Towards the end of the latest wave of unrest in Burma, where the Myanmar junta fired on peaceful, monk-led protests, killing many, our Foreign Affairs Deputy Minister Sue van der Merwe called the Myanmar Ambassador in South Africa into her office. Her statement to the ambassador was not flattering about his government’s actions.

This is the first occasion, in a long while, that a South African government official has spoken against the human rights abuses happening in that country.

In 1994 Nelson Mandela said: “South Africa’s future foreign relations will be based on our belief that human rights should be the core concern of international relations.”

This is the message to which government committed itself, but which, until Van der Merwe’s recent actions, has not been matched by action.

South Africans and the world have long been troubled by the junta’s repression of the Burmese opposition.

However, our government’s first act as a member of the Security Council in 2006 was to vote with China to prevent a resolution condemning the junta’s human rights abuses from being debated, on some spurious technical reason.

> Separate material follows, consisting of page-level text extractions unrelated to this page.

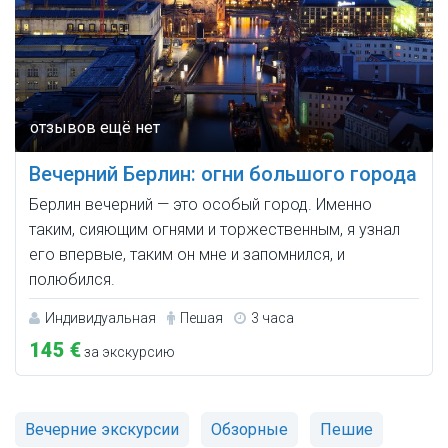
Вечерний Берлин: огни большого города
Берлин вечерний — это особый город. Именно
таким, сияющим огнями и торжественным, я узнал
его впервые, таким он мне и запомнился, и
полюбился.
Индивидуальная
Пешая
3 часа
145 €
за экскурсию
Вечерние экскурсии
Обзорные
Пешие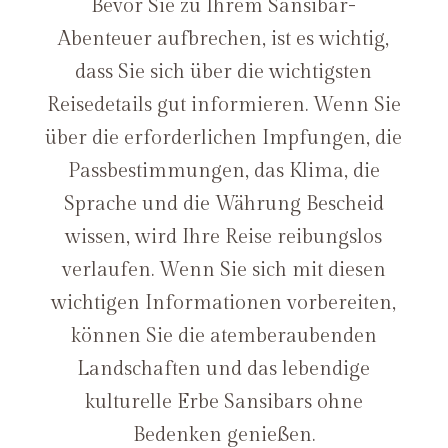
Bevor Sie zu Ihrem Sansibar-
Abenteuer aufbrechen, ist es wichtig,
dass Sie sich über die wichtigsten
Reisedetails gut informieren. Wenn Sie
über die erforderlichen Impfungen, die
Passbestimmungen, das Klima, die
Sprache und die Währung Bescheid
wissen, wird Ihre Reise reibungslos
verlaufen. Wenn Sie sich mit diesen
wichtigen Informationen vorbereiten,
können Sie die atemberaubenden
Landschaften und das lebendige
kulturelle Erbe Sansibars ohne
Bedenken genießen.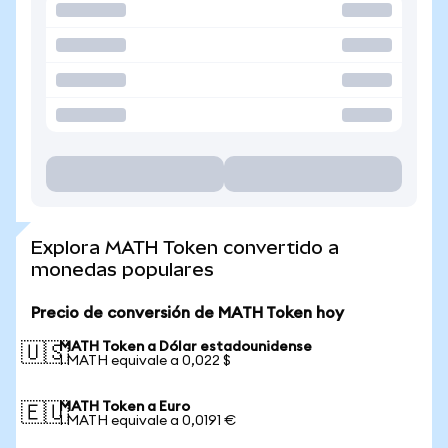
Explora MATH Token convertido a
monedas populares
Precio de conversión de MATH Token hoy
MATH Token a Dólar estadounidense
🇺🇸
1 MATH equivale a 0,022 $
MATH Token a Euro
🇪🇺
1 MATH equivale a 0,0191 €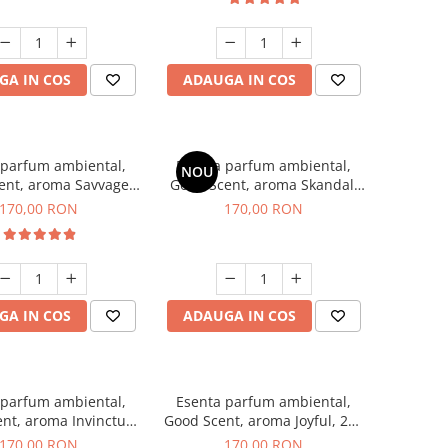
GA IN COS
ADAUGA IN COS
 parfum ambiental,
Esenta parfum ambiental,
NOU
ent, aroma Savvage,
Good Scent, aroma Skandal,
200 g
200 g
170,00 RON
170,00 RON
GA IN COS
ADAUGA IN COS
 parfum ambiental,
Esenta parfum ambiental,
nt, aroma Invinctus,
Good Scent, aroma Joyful, 200
200 g
g
170,00 RON
170,00 RON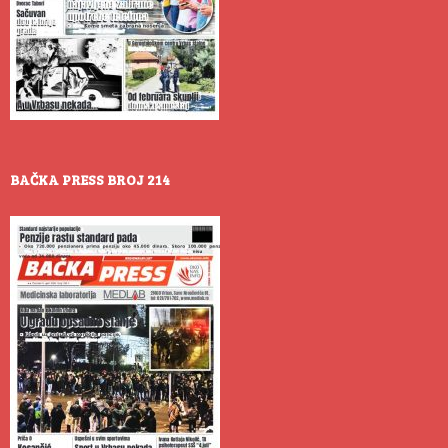
BAČKA PRESS BROJ 214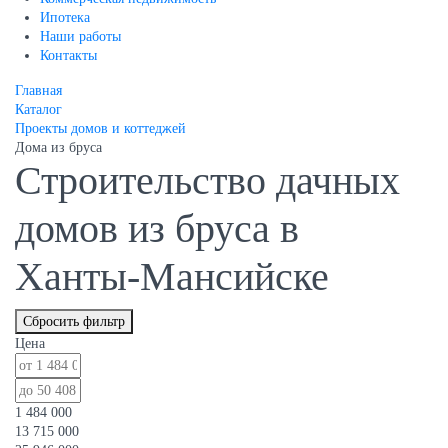
Ипотека
Наши работы
Контакты
Главная
Каталог
Проекты домов и коттеджей
Дома из бруса
Строительство дачных
домов из бруса в
Ханты-Мансийске
Сбросить фильтр
Цена
1 484 000
13 715 000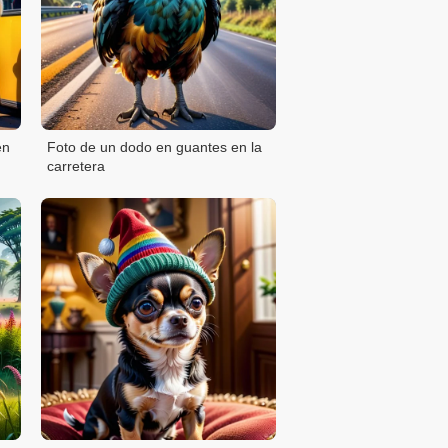
en
Foto de un dodo en guantes en la
carretera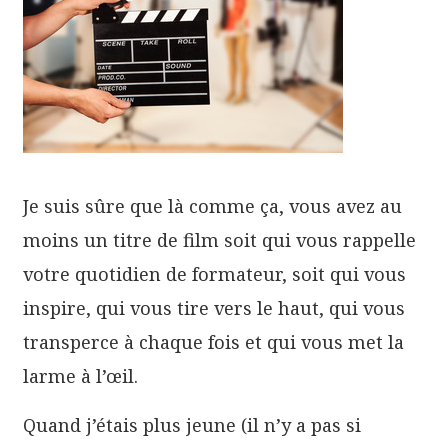
Je suis sûre que là comme ça, vous avez au
moins un titre de film soit qui vous rappelle
votre quotidien de formateur, soit qui vous
inspire, qui vous tire vers le haut, qui vous
transperce à chaque fois et qui vous met la
larme à l’œil.
Quand j’étais plus jeune (il n’y a pas si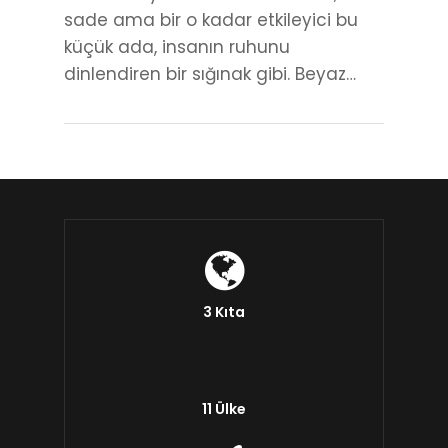
sade ama bir o kadar etkileyici bu
küçük ada, insanın ruhunu
dinlendiren bir sığınak gibi. Beyaz…
3 Kıta
11 Ülke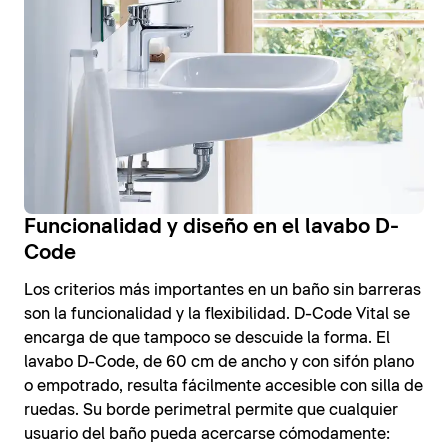
Funcionalidad y diseño en el lavabo D-
Code
Los criterios más importantes en un baño sin barreras
son la funcionalidad y la flexibilidad. D-Code Vital se
encarga de que tampoco se descuide la forma. El
lavabo D-Code, de 60 cm de ancho y con sifón plano
o empotrado, resulta fácilmente accesible con silla de
ruedas. Su borde perimetral permite que cualquier
usuario del baño pueda acercarse cómodamente: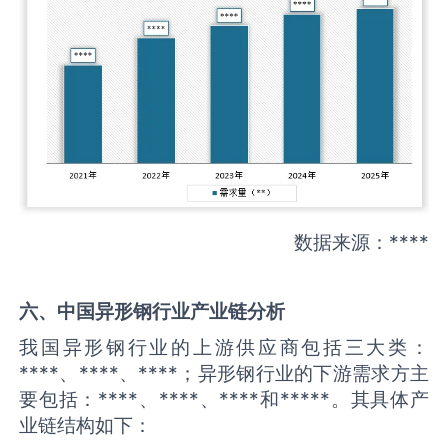
数据来源：****
六、中国
异形钢
行业产业链分析
我国异形钢行业的上游供应商包括三大类：
****、****、****；异形钢行业的下游需求方主
要包括：****、****、****和*****。其具体产
业链结构如下：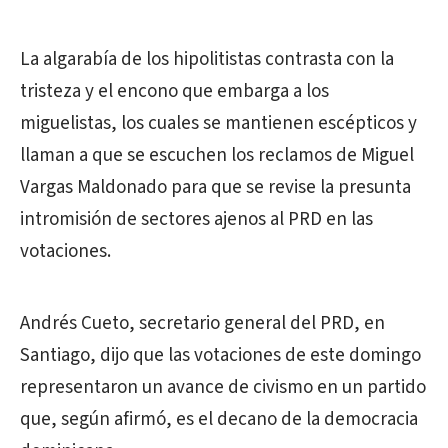
La algarabía de los hipolitistas contrasta con la
tristeza y el encono que embarga a los
miguelistas, los cuales se mantienen escépticos y
llaman a que se escuchen los reclamos de Miguel
Vargas Maldonado para que se revise la presunta
intromisión de sectores ajenos al PRD en las
votaciones.
Andrés Cueto, secretario general del PRD, en
Santiago, dijo que las votaciones de este domingo
representaron un avance de civismo en un partido
que, según afirmó, es el decano de la democracia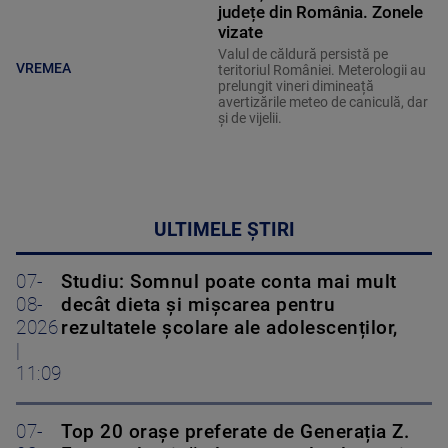
județe din România. Zonele
vizate
Valul de căldură persistă pe
VREMEA
teritoriul României. Meterologii au
prelungit vineri dimineață
avertizările meteo de caniculă, dar
și de vijelii.
ULTIMELE ȘTIRI
07-
Studiu: Somnul poate conta mai mult
08-
decât dieta și mișcarea pentru
2026
rezultatele școlare ale adolescenților,
|
11:09
07-
Top 20 orașe preferate de Generația Z.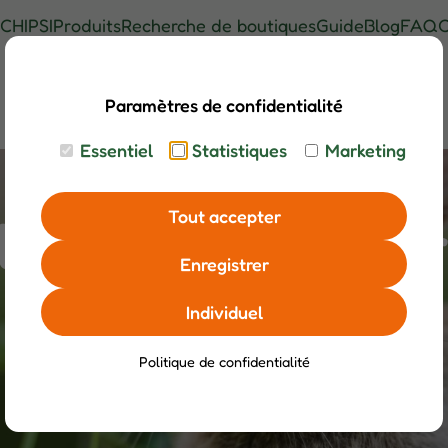
CHIPSI
Produits
Recherche de boutiques
Guide
Blog
FAQ
C
Paramètres de confidentialité
Essentiel
Statistiques
Marketing
Tout accepter
’école et à la c
Enregistrer
Individuel
Politique de confidentialité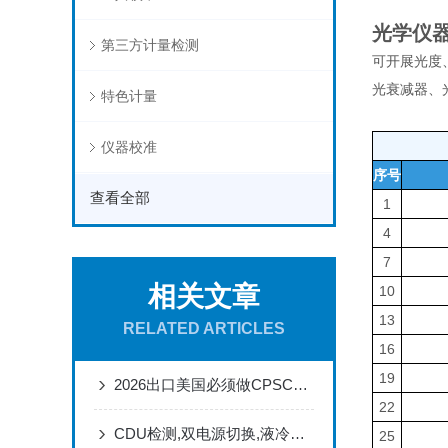
光学仪器
第三方计量检测
可开展光度
光衰减器、
特色计量
仪器校准
序号
查看全部
1
4
7
相关文章
10
13
RELATED ARTICLES
16
19
2026出口美国必须做CPSC电子申报吗？
22
CDU检测,双电源切换,液冷分配单元冗余备份
25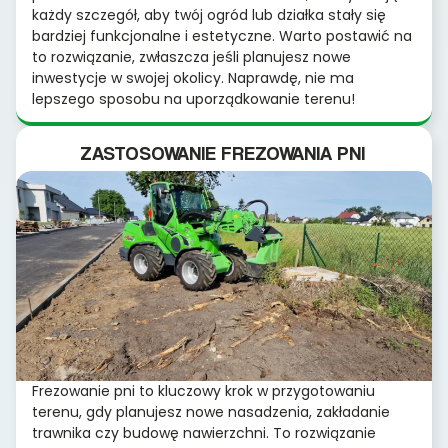
każdy szczegół, aby twój ogród lub działka stały się
bardziej funkcjonalne i estetyczne. Warto postawić na
to rozwiązanie, zwłaszcza jeśli planujesz nowe
inwestycje w swojej okolicy. Naprawdę, nie ma
lepszego sposobu na uporządkowanie terenu!
ZASTOSOWANIE FREZOWANIA PNI
Frezowanie pni to kluczowy krok w przygotowaniu
terenu, gdy planujesz nowe nasadzenia, zakładanie
trawnika czy budowę nawierzchni. To rozwiązanie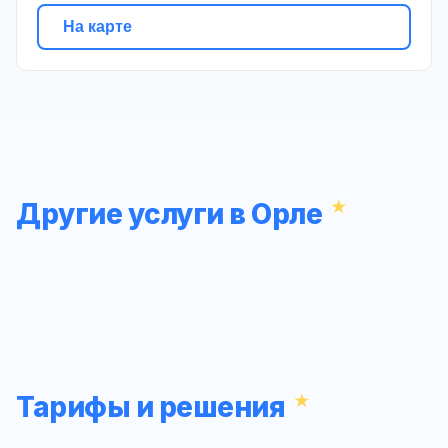
На карте
Другие услуги в Орле
Тарифы и решения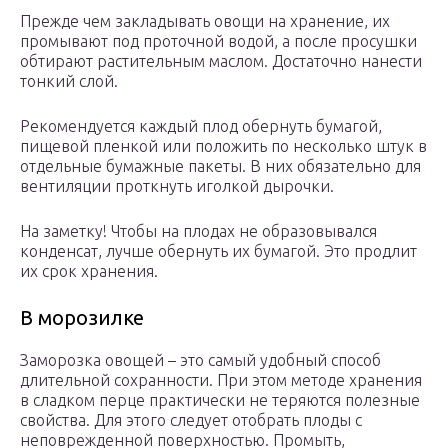
Прежде чем закладывать овощи на хранение, их
промывают под проточной водой, а после просушки
обтирают растительным маслом. Достаточно нанести
тонкий слой.
Рекомендуется каждый плод обернуть бумагой,
пищевой пленкой или положить по несколько штук в
отдельные бумажные пакеты. В них обязательно для
вентиляции проткнуть иголкой дырочки.
На заметку! Чтобы на плодах не образовывался
конденсат, лучше обернуть их бумагой. Это продлит
их срок хранения.
В морозилке
Заморозка овощей – это самый удобный способ
длительной сохранности. При этом методе хранения
в сладком перце практически не теряются полезные
свойства. Для этого следует отобрать плоды с
неповрежденной поверхностью. Промыть,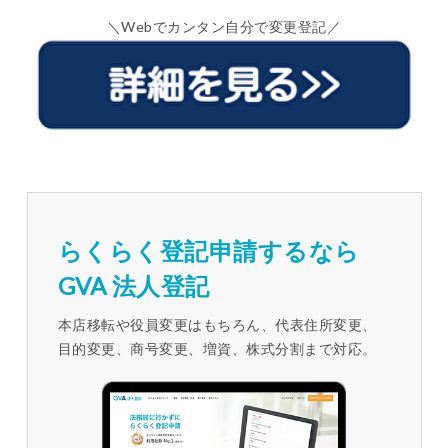
＼Webでカンタン自分で変更登記／
らくらく登記申請するなら
GVA 法人登記
本店移転や役員変更はもちろん、代表住所変更、
目的変更、商号変更、増資、株式分割まで対応。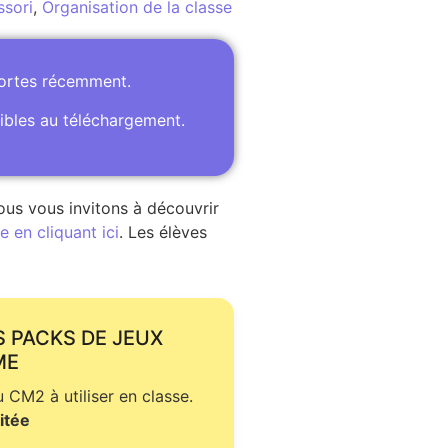
sori
,
Organisation de la classe
portes récemment.
ibles au téléchargement.
ous vous invitons à découvrir
 en cliquant ici
. Les élèves
S PACKS DE JEUX
ME
CM2 à utiliser en classe.
itée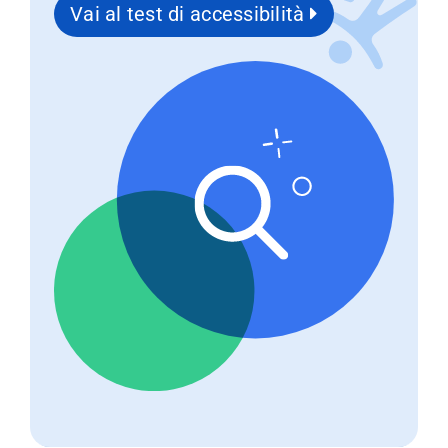
Vai al test di accessibilità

When an icon of human rights such as Aung San Suu Kyi says: “I have often wondered whether the government of South Africa does everything it can do to support our cause or whether it is even interested in doing everything that it can to support our cause”, then there is a problem with our foreign policy.

However, with the deputy minister’s apparent about-turn, there appears to be a glimmer of hope. It is time our government embraced a deeper commitment to decrying past, present and future violations.